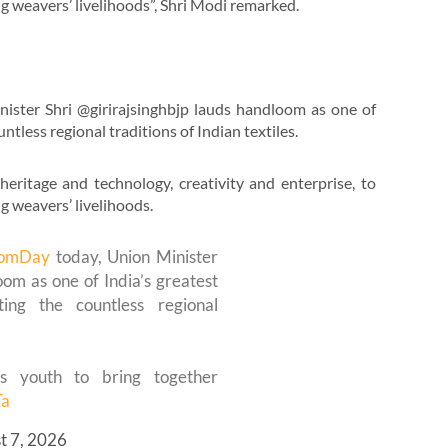
 weavers’ livelihoods”, Shri Modi remarked.
ster Shri @girirajsinghbjp lauds handloom as one of
untless regional traditions of Indian textiles.
heritage and technology, creativity and enterprise, to
 weavers’ livelihoods.
oomDay
today, Union Minister
om as one of India’s greatest
ghting the countless regional
’s youth to bring together
Ta
t 7, 2026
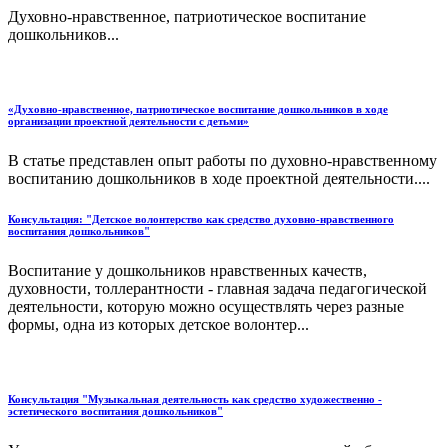
Духовно-нравственное, патриотическое воспитание
дошкольников...
«Духовно-нравственное, патриотическое воспитание дошкольников в ходе
организации проектной деятельности с детьми»
В статье представлен опыт работы по духовно-нравственному
воспитанию дошкольников в ходе проектной деятельности....
Консультация: "Детское волонтерство как средство духовно-нравственного
воспитания дошкольников"
Воспитание у дошкольников нравственных качеств,
духовности, толлерантности - главная задача педагогической
деятельности, которую можно осуществлять через разные
формы, одна из которых детское волонтер...
Консультация "Музыкальная деятельность как средство художественно -
эстетического воспитания дошкольников"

**Task description:** Tell how many lines above include the word "Shri". Give the number alone.

**Finished task:** 2